I'm still making up some batches of tinctures, but I'd like a book as reference for the specific herbs so I have a better idea of the correct proportions of herb to alcohol. One step at a time :)
And that leads me to my last quick mention...I've decided I want to become a master herbalist. I've had a great deal of fun researching so many of our plants for our own uses, it just dawned on me I'd love to delve deeper as well as actually utilize a lot of what we've learned. Besides the fun aspect, I believe good health is within the grasp of those with very little cash or savings and is crucial for the times we're in. Learning and utilizing traditional herbalism AND lesser-known (or just overlooked) edibles is a backyard pantry whose ends are health...and a different kind of prosperity and abundance.

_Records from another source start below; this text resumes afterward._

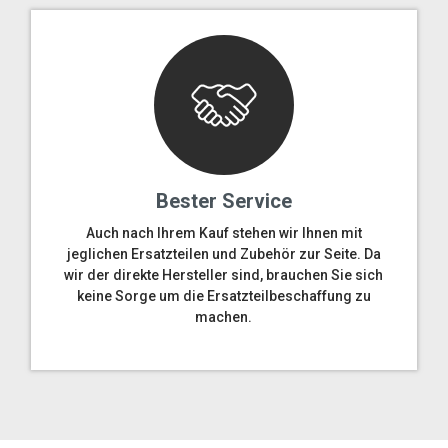
Bester Service
Auch nach Ihrem Kauf stehen wir Ihnen mit
jeglichen Ersatzteilen und Zubehör zur Seite. Da
wir der direkte Hersteller sind, brauchen Sie sich
keine Sorge um die Ersatzteilbeschaffung zu
machen.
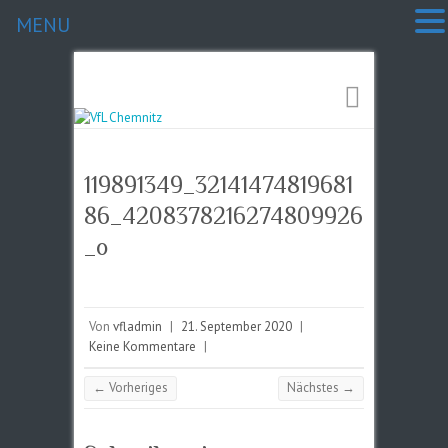
MENU
119891349_32141474819681
86_4208378216274809926
_o
Von
vfladmin
|
21. September 2020
|
Keine Kommentare
|
← Vorheriges
Nächstes →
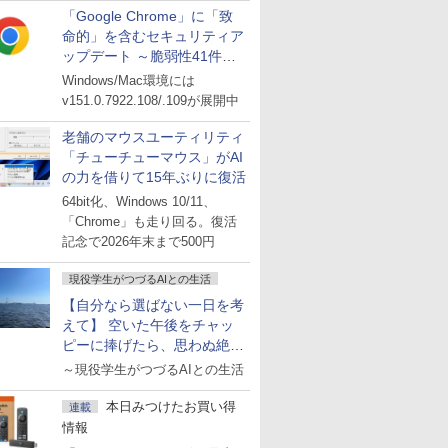
「Google Chrome」に「致
命的」を含むセキュリティア
ップデート ～脆弱性41件に
対処
Windows/Mac環境には
v151.0.7922.108/.109が展開中
老舗のマウスユーティリティ
「チューチューマウス」がAI
の力を借りて15年ぶりに復活
64bit化、Windows 10/11、
「Chrome」も走り回る。復活
記念で2026年末まで500円
現役学生がつづるAIとの生活
【自分なら選ばない一日を考
えて】 空いた午後をチャッ
ピーに捧げたら、思わぬ絶景
に出会った話
～現役学生がつづるAIとの生活
本日みつけたお買い得
連載
情報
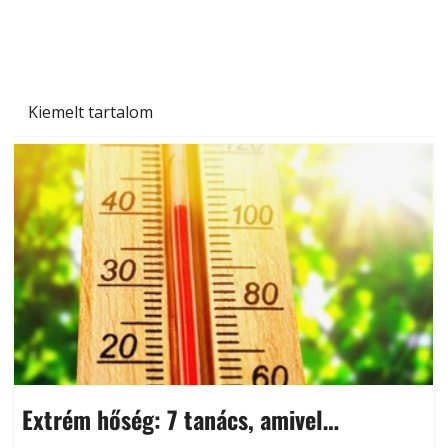
és saját készítésű megoldások
Kiemelt tartalom
Extrém hőség: 7 tanács, amivel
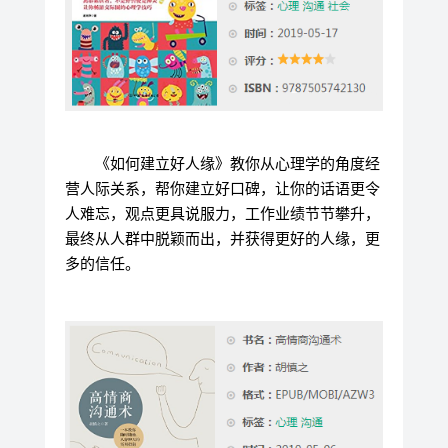
《如何建立好人缘》教你从心理学的角度经
营人际关系，帮你建立好口碑，让你的话语更令
人难忘，观点更具说服力，工作业绩节节攀升，
最终从人群中脱颖而出，并获得更好的人缘，更
多的信任。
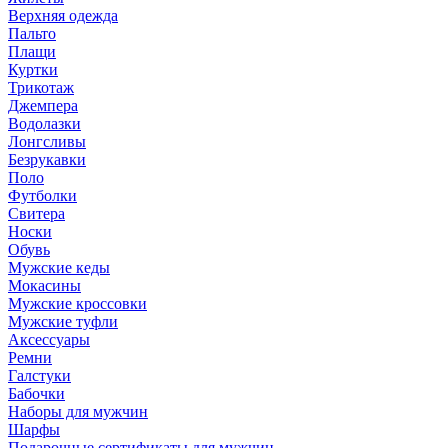
Верхняя одежда
Пальто
Плащи
Куртки
Трикотаж
Джемпера
Водолазки
Лонгсливы
Безрукавки
Поло
Футболки
Свитера
Носки
Обувь
Мужские кеды
Мокасины
Мужские кроссовки
Мужские туфли
Аксессуары
Ремни
Галстуки
Бабочки
Наборы для мужчин
Шарфы
Подарочные сертификаты для мужчин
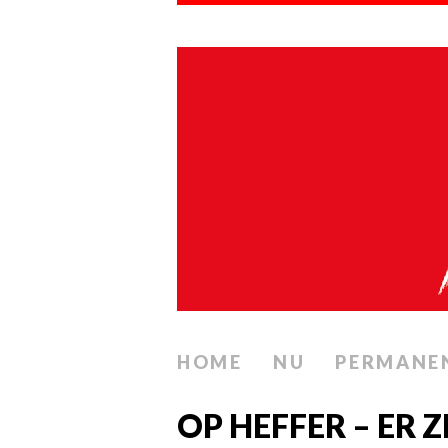
HOME
NU
PERMANE
OP HEFFER – ER Z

This will be a long-term thing, so why not enjoy learning beside so many of the great herbalists who've made their wisdom and resources available? If anyone can recommend some good school or program with distance-learning access, I'd love to know more!
What's going on in your neck of the woods...and do you folks in the Upper 47 have snow yet? Ah, the smell of fir trees and icy air! :) Stay warm!
Blessings from us to you,
Robbyn
5 comments:
I think that its great that you are going to be a master herbest. I always said my great grandma was, although she didn't have a degree. But, she was a full blooded Cherokee indian, so I guess that counts. Lol
Just stopping by to see how you were faring down there in all that warmth :)
How's the fella's?
Hi Robbyn,
Darryl Patterson is a herbalist in Alabama. I've heard good things, but don't know personally.
http://thesouthernherbalist.com/herbal-studies-program
We are enjoying greens here in NC, too. I always think it's a shame that the tomatoes are done and gone just when the lettuce is at its crispest. But spicy mesclun and fresh spinach are so delicious, that we can't really complain.
Stevie @ www.ruffledfeathersandspilledmilk.com
Small Farm Girl, wow, I bet it was neat learning from her, and yes, it counts! I never knew my great grandma, but she was part Cherokee as well!
Nita!!!!!!! My menfolk are great, and the gal is also doing really well. We're nice and spring-weatherish right now on the days that aren't toasty. Kaleb is so much a part of us I kind of get a lump in my throat the more I see a grey hair or two being added now and then to his sweet face...do you realize he's 10 now?? He's SUCH a joy! Miss you and hope your world and your new year is just wonderful, my friend!
Pam, oh thank you so much, I'll surely check this out!
Stevie,
so glad I have another blog to check out now...enjoy those greens!